[Milton-L] Final lines -- an observation
Mario A. DiCesare
dicesare1 at mindspring.com
Wed Feb 23 23:11:52 EST 2011
A couple of observations on both of these very perceptive comments.
Carrol, I think, strikes just the right note. The last book of the
/Iliad /-- which seems to me perhaps the most sublime composition in all
our western literature -- is about fathers and sons: Achilles' releasing
the body of Hector to his old father even while he knows he doesn't want
to do it, he no doubt wants to drag it around Troy all over again, is a
great compassionate action. Achilles remembers his own old father, whom
he will never see again and who will never see him again, and he weeps
Whether the last line is a formula seems to me beside the point. Its
power does not depend on its being original in some way. What we know is
that after the days of mourning and burial, they will go back to
fighting again and to killing, the action that marks the /Iliad /above
all others. How men die, with dignity or not, and how they are killed,
honorably or not, matters immensely, in ways in which the variegated
killings in the /Odyssey/ or the mountains flung around in the War in
Heaven in /Paradise Lost/ simply do not.
Carrol's observation -- the immortal actors disappear as we approach the
close -- seems to me just right. The flaming sword or the murderous
Achilles may both be there, but distantly; the sadness of those who have
been defeated broods over the endings of both poems, as it does of the
/Aeneid/. The epic poets honor the gods in many ways, but they know
that the fundamental difference between gods and men is that gods don't
have to cope with the reality of death and so their actions simply don't
have the weight and basic meaning that human actions do.

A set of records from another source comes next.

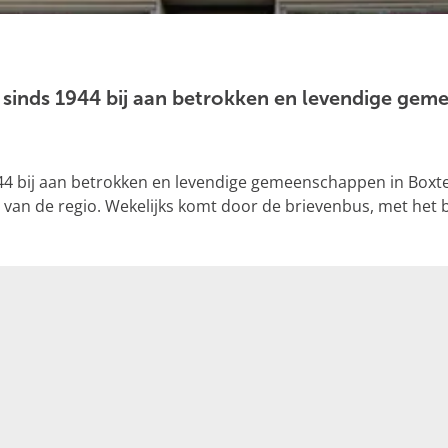
 sinds 1944 bij aan betrokken en levendige gem
944 bij aan betrokken en levendige gemeenschappen in Boxt
 van de regio. Wekelijks komt door de brievenbus, met het 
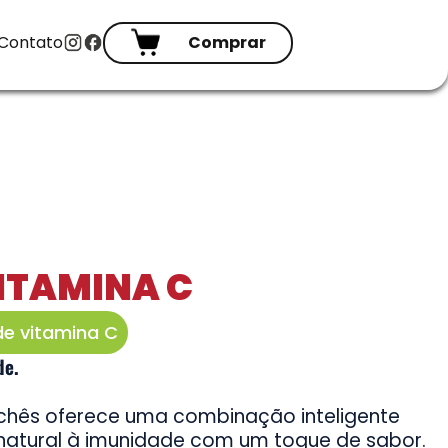
Contato
Comprar
ITAMINA C
e vitamina C
de.
chês oferece uma combinação inteligente
atural à imunidade com um toque de sabor.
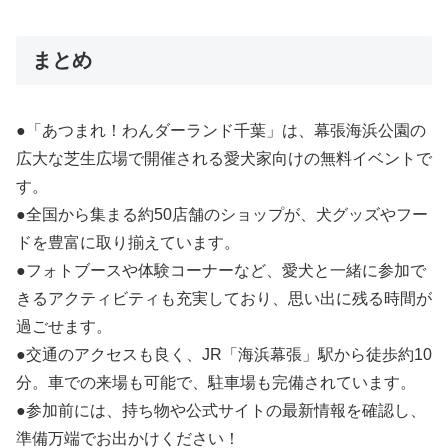
まとめ
●「あつまれ！わんダーランド千葉」は、幕張海浜公園の
広大な芝生広場で開催される愛犬家向けの無料イベントで
す。
●全国から集まる約50店舗のショップが、犬グッズやフー
ドを豊富に取り揃えています。
●フォトブースや体験コーナーなど、愛犬と一緒に参加で
きるアクティビティも充実しており、思い出に残る時間が
過ごせます。
●交通のアクセスも良く、JR「海浜幕張」駅から徒歩約10
分。車での来場も可能で、駐車場も完備されています。
●参加前には、持ち物や公式サイトの最新情報を確認し、
準備万端でお出かけください！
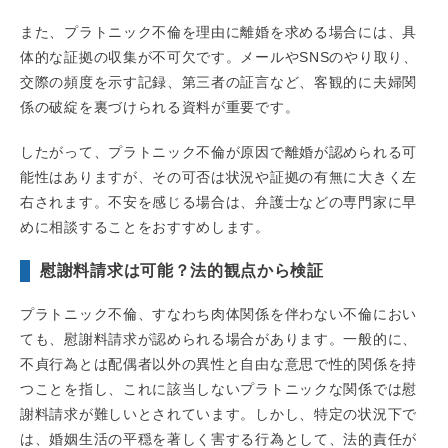
また、プラトニック不倫を理由に離婚を求める場合には、具
体的な証拠の収集が不可欠です。メールやSNSのやり取り、
交際の頻度を示す記録、第三者の証言など、客観的に夫婦関
係の破綻を裏づけられる資料が重要です。
したがって、プラトニック不倫が原因で離婚が認められる可
能性はありますが、その可否は状況や証拠の有無に大きく左
右されます。不安を感じる場合は、弁護士などの専門家に早
めに相談することをおすすめします。
慰謝料請求は可能？法的観点から検証
プラトニック不倫、すなわち肉体関係を伴わない不倫におい
ても、慰謝料請求が認められる場合があります。一般的に、
不貞行為とは配偶者以外の異性と自由な意思で性的関係を持
つことを指し、これに該当しないプラトニックな関係では慰
謝料請求が難しいとされています。しかし、特定の状況下で
は、婚姻生活の平穏を著しく害する行為として、法的責任が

On 2/23/2011 10:39 PM, Salwa Khoddam wrote:
> A very interesting observation, Carrol. Your comments started me
> musing on these endings. It will be interesting to know if the last
> line in the Iliad is a formula and where else it is found. Its style
> seems to be Biblical. However, I do see a big difference between the
> two endings. In PL, the couple are still protected by Providence as
> their guide. The world is open to them, evil and all, but there is
> also the coming of Christ, a way to the "inner Paradise." The ending
> of the Iliad is more human centered, filled with the sorrow of Troy
> and a burial that will bring only temporary relief, for Achilles is at
> the gate with the Trojan horse. The Trojans are abandoned, and they
> will have to face disaster on their own. They will bury others in the
> future leading up to the death of Turner by Aeneas, and so on. . .all
> a cycle of conflicts and burials that will never end.
> The ending of the Iliad is very sorrowful and implies that suffering,
> sometimes man made and sometime made by the gods, is the fabric life.
> Thanks for your thoughts.
> Salwa Khoddam, Ph.D.
> Professor of English, Emerita
> Oklahoma City University
> 2501 N. Blackwelder
> OKC, OK 73106
> Phone: 405-208-5127
> Email: skhoddam at cox.net
> ----- Original Message ----- From: "Carrol Cox" <cbcox at ilstu.edu>
> To: "'John Milton Discussion List'" <milton-l at lists.richmond.edu>
> Sent: Wednesday, February 23, 2011 8:29 PM
> Subject: [Milton-L] Final lines -- an observation
>> I have been thinking about the marvelous final line of the Iliad, a
>> line of
>> great power even in translation:
>> And so the Trojans buried Hektor breaker of horses.
>> What first strikes me is the use of a formula in the final line of a
>> epic. I'm not a classical scholar, and it is many years since I read
>> anything on the use of such formulae. But it seems to me that in the
>> line it can't really be serving merely a metrical purpose: the bard
>> had plenty of time to compose the line without help of a formula. He
>> have wanted it there! It is precisely, it seems, the commonplace,
>> commonplace, of this last line that is so striking. And it raises
>> for me an
>> interesting resemblance between the Iliad and PL. Both poems are
>> stuffed as
>> it were with immortal actors; in both poems the immortal actors
>> disappear as
>> we approach the close, and we are left not only with mere mortals,
>> but mere
>> mortals engaged in the most commonplace of activities: seeking
>> shelter for
>> the night or burying the dead.
>> And these musings led me to Johnson's final 'summing up' of PL: It is
>> to the Iliad among epics only because it was not the first. And why
>> this matter in literary judgment? I think the answer is that this
>> commonplace of the endings of the two poems, however striking the second
>> time around may be, and Milton's ending is certainly striking, that
>> it calls
>> up its great predecessor makes a difference.
>> Mere musing, but perhaps someone will also find it interesting.